- [Aim of the task]:
Among the entries below, find the lines with "Garigal" and copy them.

- [Entries provided]:
►

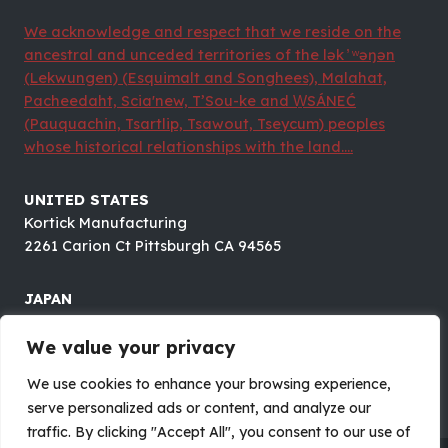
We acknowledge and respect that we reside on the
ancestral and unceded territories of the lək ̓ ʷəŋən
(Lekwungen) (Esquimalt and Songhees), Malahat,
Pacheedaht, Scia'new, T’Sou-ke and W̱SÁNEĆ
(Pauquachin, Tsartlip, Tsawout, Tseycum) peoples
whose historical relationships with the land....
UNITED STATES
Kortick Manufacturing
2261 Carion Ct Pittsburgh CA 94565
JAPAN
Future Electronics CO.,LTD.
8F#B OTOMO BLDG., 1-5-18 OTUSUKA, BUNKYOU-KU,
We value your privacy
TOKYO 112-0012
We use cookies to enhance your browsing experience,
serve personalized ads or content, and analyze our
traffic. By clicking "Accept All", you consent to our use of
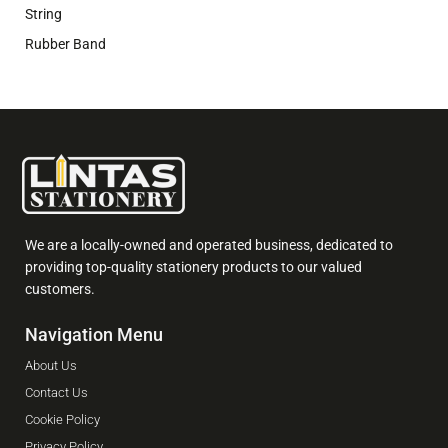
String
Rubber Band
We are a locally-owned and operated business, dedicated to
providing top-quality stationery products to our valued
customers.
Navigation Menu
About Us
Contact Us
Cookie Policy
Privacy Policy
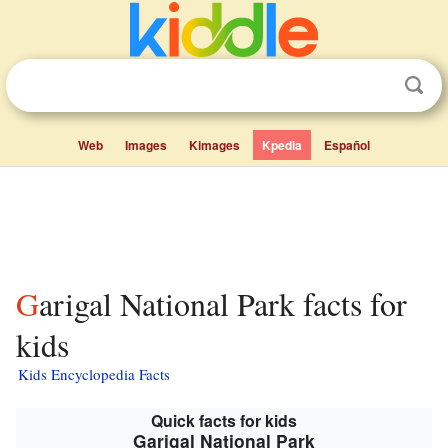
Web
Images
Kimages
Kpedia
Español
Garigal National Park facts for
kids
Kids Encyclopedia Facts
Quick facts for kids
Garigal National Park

◄
►

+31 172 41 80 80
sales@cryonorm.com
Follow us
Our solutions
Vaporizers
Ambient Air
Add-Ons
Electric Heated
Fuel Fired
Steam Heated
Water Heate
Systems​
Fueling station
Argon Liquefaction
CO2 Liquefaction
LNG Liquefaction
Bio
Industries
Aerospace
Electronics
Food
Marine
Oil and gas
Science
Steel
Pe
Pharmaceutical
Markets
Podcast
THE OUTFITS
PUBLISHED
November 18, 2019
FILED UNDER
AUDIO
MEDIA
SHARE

◄
►

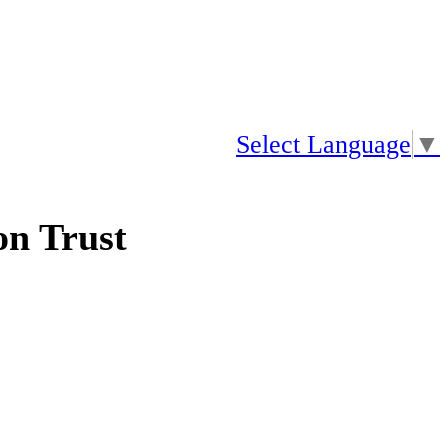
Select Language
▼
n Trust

◄

- [Solved problem]:
Garigal National Park facts for
Garigal National Park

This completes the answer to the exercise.